Fourth, we find no consistent evidence that paternal incarceration is associated with mothers’ parenting. For example, the OLS models provide no evidence that paternal incarceration is associated with engagement among residential mothers, but the fixed-effects models suggest that paternal incarceration is associated with more engagement. Similarly, among residential mothers, the OLS models suggest paternal incarceration is associated with more parenting stress, consistent with expectations (e.g., Wildeman et al. 2012), but these findings fall from statistical significance when we consider within-person changes. Since much existing research on the consequences of parental imprisonment for child wellbeing speculates that changes in both paternal and maternal parenting behaviors explain negative associations, these findings suggest that paternal behaviors may be most consequential. Future research on the consequences of paternal incarceration for children should consider this. And, given that parents and children are embedded in larger family networks, future research should consider the extent to which grandparents and other family members compensate for fathers’ reduced parenting.
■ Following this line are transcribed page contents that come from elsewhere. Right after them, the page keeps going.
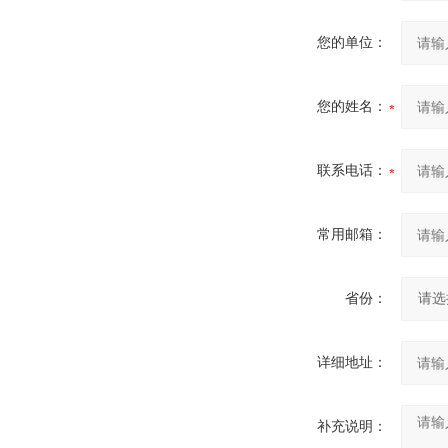
您的单位：
您的姓名：
联系电话：
常用邮箱：
省份：
详细地址：
补充说明：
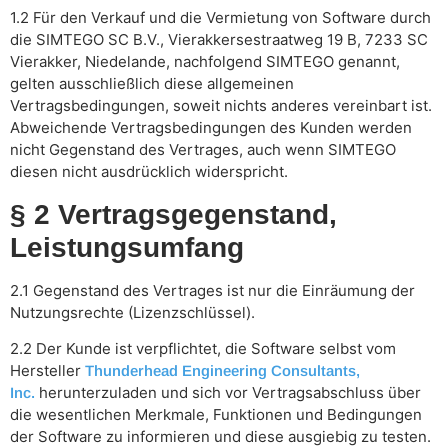
1.2 Für den Verkauf und die Vermietung von Software durch
die SIMTEGO SC B.V., Vierakkersestraatweg 19 B, 7233 SC
Vierakker, Niedelande, nachfolgend SIMTEGO genannt,
gelten ausschließlich diese allgemeinen
Vertragsbedingungen, soweit nichts anderes vereinbart ist.
Abweichende Vertragsbedingungen des Kunden werden
nicht Gegenstand des Vertrages, auch wenn SIMTEGO
diesen nicht ausdrücklich widerspricht.
§ 2 Vertragsgegenstand,
Leistungsumfang
2.1 Gegenstand des Vertrages ist nur die Einräumung der
Nutzungsrechte (Lizenzschlüssel).
2.2 Der Kunde ist verpflichtet, die Software selbst vom
Hersteller
Thunderhead Engineering Consultants,
herunterzuladen und sich vor Vertragsabschluss über
Inc.
die wesentlichen Merkmale, Funktionen und Bedingungen
der Software zu informieren und diese ausgiebig zu testen.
Finally, although paternal incarceration is not particularly salient for mothers’ parenting, it is indeed consequential for mothers in that it dramatically alters their relationships with fathers. This is consistent with the fact that changes in the parents’ relationship drives the association between incarceration and fathers’ parenting. The repartnering side of the story is especially new to the quantitative literature. On the one hand, the incarceration of a biological father may improve child wellbeing, as supplemental analyses show social fathers are more involved in parenting and an emerging literature documents that women repartner with more advantaged partners and fathers (e.g., Bzostek et al. 2012). On the other hand, repartnership is a form of family instability, which often has negative consequences for both mothers (Cooper et al. 2009) and their children (Cooper et al. 2011). Future research should further consider the consequences of these outcomes.
Limitations
Several limitations exist. First, incarceration experiences are sufficiently complex that we cannot disentangle them all. We do not, for example, have good measures of the timing of prior incarceration, which is why prior incarceration is included as a control variable and not a key explanatory variable. As discussed earlier, we do not have measures of incarceration type (prison versus jail), and we have only limited information about incarceration offense type or incarceration duration. Other features of the incarceration experience—such as experiences surrounding the arrest, visitation from family members, or distance incarcerated from family—remain unmeasured as well. Given the complexity of criminal records, future research may especially benefit from using administrative data to disentangle the potentially differential effects of various characteristics of incarceration.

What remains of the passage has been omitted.